"""

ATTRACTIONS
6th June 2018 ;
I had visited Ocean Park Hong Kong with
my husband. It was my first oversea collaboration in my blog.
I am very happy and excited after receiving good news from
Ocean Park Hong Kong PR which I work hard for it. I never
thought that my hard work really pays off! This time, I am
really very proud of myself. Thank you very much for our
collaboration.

"""
"""

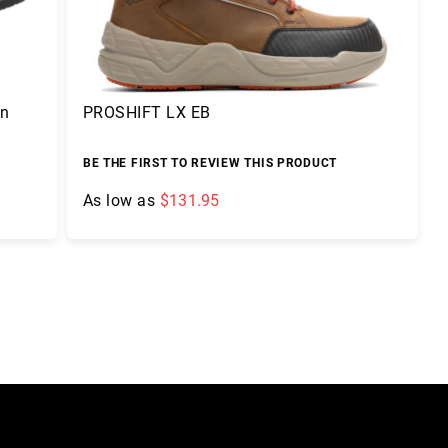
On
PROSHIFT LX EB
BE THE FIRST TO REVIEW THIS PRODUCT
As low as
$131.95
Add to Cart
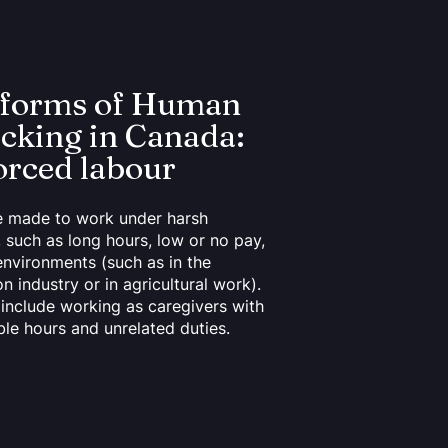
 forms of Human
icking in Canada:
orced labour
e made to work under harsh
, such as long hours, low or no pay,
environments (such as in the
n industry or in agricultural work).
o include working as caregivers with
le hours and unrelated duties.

"""

Assignment —
The response must hold only the lines above from the line with "my husband. It" through the line with "collaboration.", each copied exactly, both ends kept.

Solution to this exercise —
my husband. It was my first oversea collaboration in my blog.
I am very happy and excited after receiving good news from
Ocean Park Hong Kong PR which I work hard for it. I never
thought that my hard work really pays off! This time, I am
really very proud of myself. Thank you very much for our
collaboration.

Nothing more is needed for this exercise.